■ Data for review:

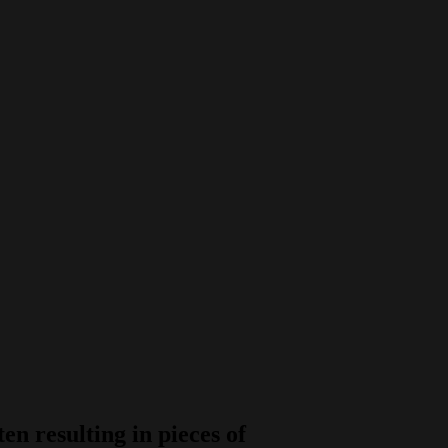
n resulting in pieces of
* * *
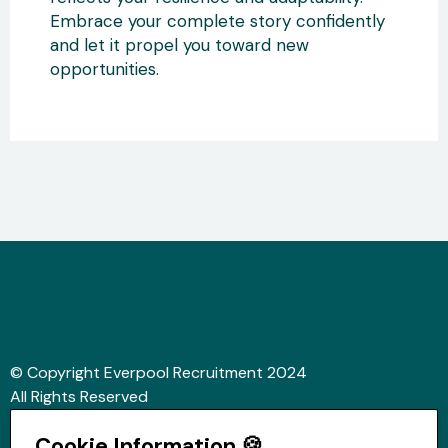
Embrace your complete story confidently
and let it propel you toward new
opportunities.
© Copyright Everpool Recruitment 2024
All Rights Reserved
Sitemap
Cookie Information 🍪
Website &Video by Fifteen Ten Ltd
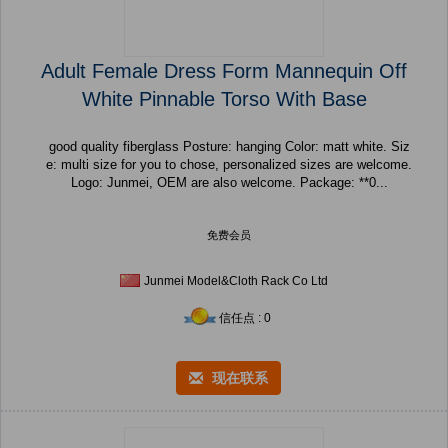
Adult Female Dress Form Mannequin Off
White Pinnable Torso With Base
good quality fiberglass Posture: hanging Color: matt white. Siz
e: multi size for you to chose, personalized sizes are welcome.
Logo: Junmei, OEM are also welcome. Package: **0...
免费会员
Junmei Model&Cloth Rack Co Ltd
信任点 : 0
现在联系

■ Your instructions:
All lines above that hold the string "welcome" should be copied.

■ Written solution:
e: multi size for you to chose, personalized sizes are welcome.
Logo: Junmei, OEM are also welcome. Package: **0...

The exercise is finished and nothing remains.